Alefacept

Alefacept
Clinical data
AHFS/Drugs.com Monograph
MedlinePlus a603011
Pregnancy
category
  • AU: C
  • US: B (No risk in non-human studies)
Routes of
administration
Intravenous, intramuscular
ATC code L04AA15 (WHO)
Legal status
Legal status
Pharmacokinetic data
Bioavailability 63% (IM)
Biological half-life ~270 hours
Identifiers
CAS Number 222535-22-0 YesY
DrugBank DB00092 YesY
ChemSpider none
UNII ELK3V90G6C YesY
KEGG D02800 YesY
ChEMBL CHEMBL1201571 N
Chemical and physical data
Formula C2306H3594N610O694S26
Molar mass 51801.1 g/mol
 NYesY (what is this?)  (verify)

Alefacept is a genetically engineered immunosuppressive drug. It was sold under the brand name Amevive in Canada, the United States, Israel, Switzerland and Australia. In 2011, the manufacturers made a decision to cease promotion, manufacturing, distribution and sales of Amevive during a supply disruption. According to Astellas Pharma US, Inc. (http://www.amevive.com/Patient%20letter.pdf), the decision to cease Amevive sales was neither the result of any specific safety concern nor the result of any FDA-mandated or voluntary product recall. On the other hand, usage of Amevive was associated with a certain risk of development systemic diseases such as malignancies. This drug was never approved for the European drug market.
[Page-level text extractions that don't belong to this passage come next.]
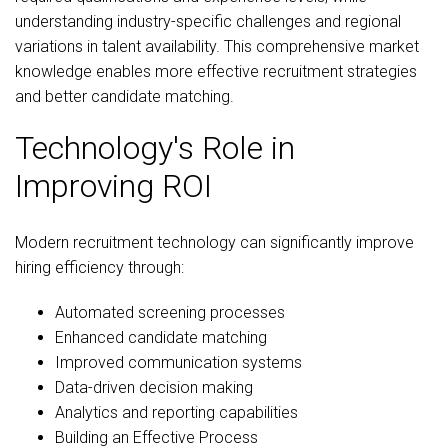
understanding industry-specific challenges and regional
variations in talent availability. This comprehensive market
knowledge enables more effective recruitment strategies
and better candidate matching.
Technology's Role in
Improving ROI
Modern recruitment technology can significantly improve
hiring efficiency through:
Automated screening processes
Enhanced candidate matching
Improved communication systems
Data-driven decision making
Analytics and reporting capabilities
Building an Effective Process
Alefacept is used to control inflammation in moderate to severe psoriasis with plaque formation, where it interferes with lymphocyte activation.[1] It is also being studied in the treatment of cutaneous T-cell lymphoma and T-cell non-Hodgkin lymphoma.

Alefacept is a fusion protein: it combines part of an antibody with a protein that blocks the growth of some types of T cells.

Mechanism of action

The mechanism of action involves dual mechanisms. Alefacept inhibits the activation of CD4+ and CD8+ T cells by interfering with CD2 on the T cell membrane thereby blocking the costimulatory molecule LFA-3/CD2 interaction. Another mechanism is inducing apoptosis of memory-effector T lymphocytes. If the T cells were to become activated they would stimulate proliferation of keratinocytes resulting in the typical psoriatic symptoms. Therefore, alefacept leads to clinical improvement of moderate to severe psoriasis by blunting these reactions. Combinations of therapeutic modalities have been utilized to meet the challenge of difficult to treat psoriasis.[2]

Indications

Alefacept is indicated for the management of patients with moderate to severe chronic plaque psoriasis in adult patients who are candidates for systemic therapy or phototherapy. The concomitant use of low-potency topical corticosteroids was permitted during the treatment phase with alefacept and does not seem to pose any additional risks.

The drug was approved based upon studies involving 1,869 patients altogether with plaques covering at least 10% of body surface. Either 7.5 mg IV or 15 mg IM once a week were applied. The long-term results (reduction of at least 75% in pretreatment PASI scores) were 14% and 21%, respectively. Additional improvements ensuing after completion of the 12-week treatment phase or after completion of a second alefacept treatment were also seen. Often the remissions were maintained for 7 to 12 months after end of treatment.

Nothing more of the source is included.